• _WORK TO BE COMPLETED_
Below are some records. Return exactly the lines from the one with "Rollen stehen verschiedene" to the one with "Bodenbereich von Vorteil sein.", and nothing else.

Page images and extracted text:

⟨

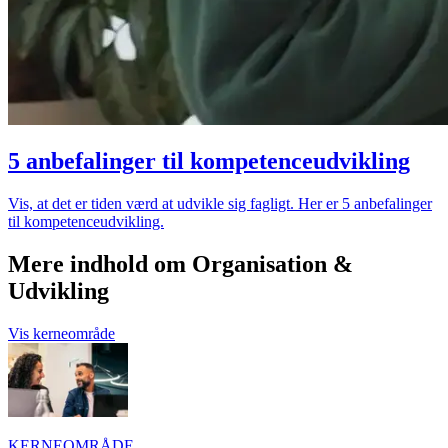
5 anbefalinger til kompetenceudvikling
Vis, at det er tiden værd at udvikle sig fagligt. Her er 5 anbefalinger
til kompetenceudvikling.
Mere indhold om Organisation &
Udvikling
Vis kerneområde
KERNEOMRÅDE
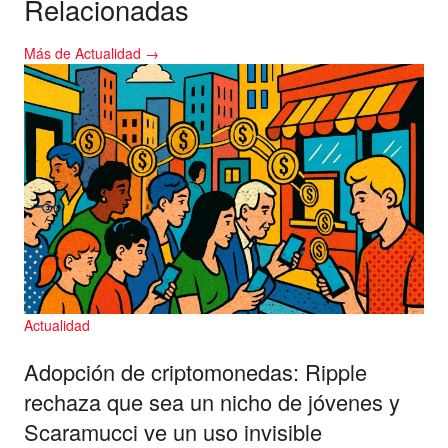
Relacionadas
Más de Actualidad →
Actualidad
Adopción de criptomonedas: Ripple
rechaza que sea un nicho de jóvenes y
Scaramucci ve un uso invisible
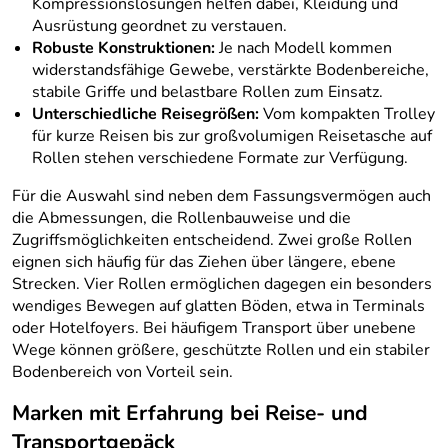
Kompressionslösungen helfen dabei, Kleidung und
Ausrüstung geordnet zu verstauen.
Robuste Konstruktionen:
Je nach Modell kommen
widerstandsfähige Gewebe, verstärkte Bodenbereiche,
stabile Griffe und belastbare Rollen zum Einsatz.
Unterschiedliche Reisegrößen:
Vom kompakten Trolley
für kurze Reisen bis zur großvolumigen Reisetasche auf
Rollen stehen verschiedene Formate zur Verfügung.
Für die Auswahl sind neben dem Fassungsvermögen auch
die Abmessungen, die Rollenbauweise und die
Zugriffsmöglichkeiten entscheidend. Zwei große Rollen
eignen sich häufig für das Ziehen über längere, ebene
Strecken. Vier Rollen ermöglichen dagegen ein besonders
wendiges Bewegen auf glatten Böden, etwa in Terminals
oder Hotelfoyers. Bei häufigem Transport über unebene
Wege können größere, geschützte Rollen und ein stabiler
Bodenbereich von Vorteil sein.
Marken mit Erfahrung bei Reise- und
Transportgepäck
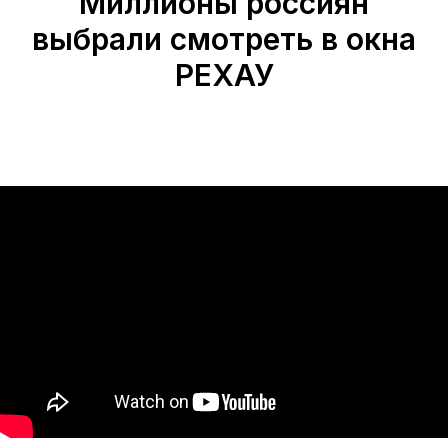
Миллионы россиян
выбрали смотреть в окна
РЕХАУ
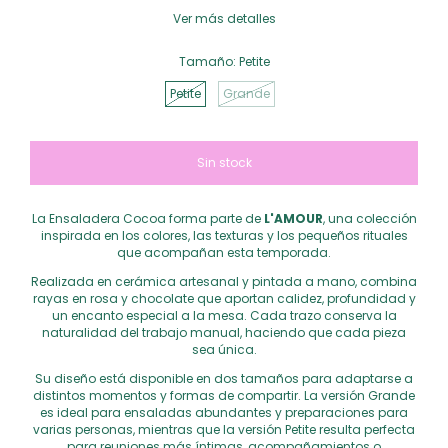
Ver más detalles
Tamaño:
Petite
Petite
Grande
La Ensaladera Cocoa forma parte de
L'AMOUR
, una colección
inspirada en los colores, las texturas y los pequeños rituales
que acompañan esta temporada.
Realizada en cerámica artesanal y pintada a mano, combina
rayas en rosa y chocolate que aportan calidez, profundidad y
un encanto especial a la mesa. Cada trazo conserva la
naturalidad del trabajo manual, haciendo que cada pieza
sea única.
Su diseño está disponible en dos tamaños para adaptarse a
distintos momentos y formas de compartir. La versión Grande
es ideal para ensaladas abundantes y preparaciones para
varias personas, mientras que la versión Petite resulta perfecta
para reuniones más íntimas, acompañamientos o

⟩

• _SOLVED PROBLEM_
Rollen stehen verschiedene Formate zur Verfügung.
Für die Auswahl sind neben dem Fassungsvermögen auch
die Abmessungen, die Rollenbauweise und die
Zugriffsmöglichkeiten entscheidend. Zwei große Rollen
eignen sich häufig für das Ziehen über längere, ebene
Strecken. Vier Rollen ermöglichen dagegen ein besonders
wendiges Bewegen auf glatten Böden, etwa in Terminals
oder Hotelfoyers. Bei häufigem Transport über unebene
Wege können größere, geschützte Rollen und ein stabiler
Bodenbereich von Vorteil sein.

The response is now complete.